/Cuckoo2MIST

MIST (Malware Instruction Set) is a metalanguage representation for monitored behavior of malicious software. Cuckoo2MIST works by converting Cuckoo Sandbox analysis reports into MIST format for data mining and machine learning.

Primary LanguagePythonGNU General Public License v2.0GPL-2.0

cuckoo2mist

About

The Malware Instruction Set (MIST) is a representation for monitored behavior of malicious software. The representation is optimized for effective and efficient analysis of behavior using data mining and machine learning techniques. It can be obtained automatically during analysis of malware with a behavior monitoring tool or by converting existing behavior reports. The representation is not restricted to a particular monitoring tool and thus can also be used as a meta language to unify behavior reports of different sources.

A detailed description and technical background on the concept of MIST is provided in the following article:

  • "A Malware Instruction Set for Behavior-Based Analysis." Philipp Trinius, Carsten Willems, Thorsten Holz, and Konrad Rieck Technical report TR-2009-07, University of Mannheim, 2009

This framework converts Cuckoo Sandbox behaviour reports into MIST format.

Package Installation

Install Python dependency

pip install setuptools

Install package

$ python setup.py build
$ python setup.py install

setup.py will install murmurhash3 and pymp dependency. If successful, import package to python

>> import cuckoo2mist

Usage

$ cuckoo2mist -c [directory of custom configuration files, omit to use default configuration] -i [directory of Cuckoo logs] -o [directory where MIST reports should be saved]

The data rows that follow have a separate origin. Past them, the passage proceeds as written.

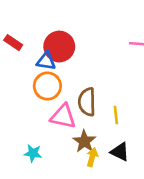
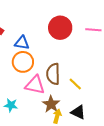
red circle: (59, 47) -> (60, 28), moved
yellow line: (116, 115) -> (75, 84), turned -40
cyan star: (33, 153) -> (11, 105), moved

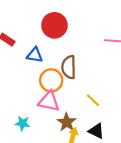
red circle: (60, 28) -> (54, 25), moved
orange circle: (23, 62) -> (51, 80), moved
brown semicircle: (53, 74) -> (69, 67), moved

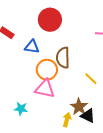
yellow line: (93, 100) -> (91, 79), moved
brown star: (67, 122) -> (79, 107), moved

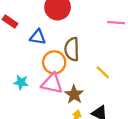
brown star: (79, 107) -> (74, 94), moved
cyan star: (21, 109) -> (21, 82), moved

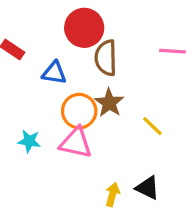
brown semicircle: (72, 49) -> (106, 58), moved
brown star: (74, 94) -> (109, 103), moved

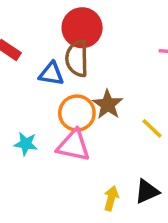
brown semicircle: (106, 58) -> (77, 58), moved
black triangle: (147, 188) -> (147, 192), turned -50

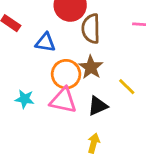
brown semicircle: (77, 58) -> (91, 29), moved
black triangle: (147, 192) -> (98, 106), moved

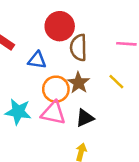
yellow line: (127, 87) -> (116, 82), moved
cyan star: (25, 99) -> (18, 112), size x1.5

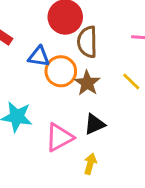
orange circle: (56, 89) -> (61, 71), moved
pink triangle: (53, 113) -> (59, 137), moved, turned -40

or for direct execution from source directory without installation:

$ python run-cuckoo2mist.py -c [directory of custom configuration files, omit to use default configuration] -i [directory of Cuckoo logs] -o [directory where MIST reports should be saved]

Updates

Changes in this fork

In version 0.3:

  1. More API calls are added.
  2. More MIST levels added.
  3. Order of API calls are retained by using python ordered dictionary.
  4. ELF hash is changed to Murmurhash3 (mmh3 2.5.1) and it is installed as dependency.

In version 0.4:

  1. Update on codebase to allow usage from console after installation.
  2. cuckoo2mist can now open and read JSON reports which are compressed with gzip format.
  3. All actions are now logged, for better tracking of issues during operation.
  4. Log file is now saved in user directory.
  5. The matching of API parameters is now case insensitive.
  6. Minor code mistakes corrected.

In version 0.4.1:

  1. cuckoo_elements2mist.xml is updated to include API calls which are commonly used by malware, and important arguments in the respective APIs are set to level 2, for better generalization of behaviour.

In version 0.4.2:

  1. API calls with A (ANSI) or W (Unicode) trailing are generalised into calls without the trailing character.
  2. MIST conversion scipt is speed up by applying multithreading processing using pymp, which is added as dependency.
  3. Added URL processing. URL is now split into two parts: domain and parameters. The two parts are placed on the same MIST level.

Upcoming changes

  1. Per-file MIST conversion & removal of generated MIST reports.
  2. URL module will be added to better handle URLs.
  3. More filters will be added to filter and refine MIST format.
  4. A module to utilise API handles will be added to support more types of analysis.

Work on cuckoo2MIST is still ongoing. Contributors are welcomed to help improve this framework.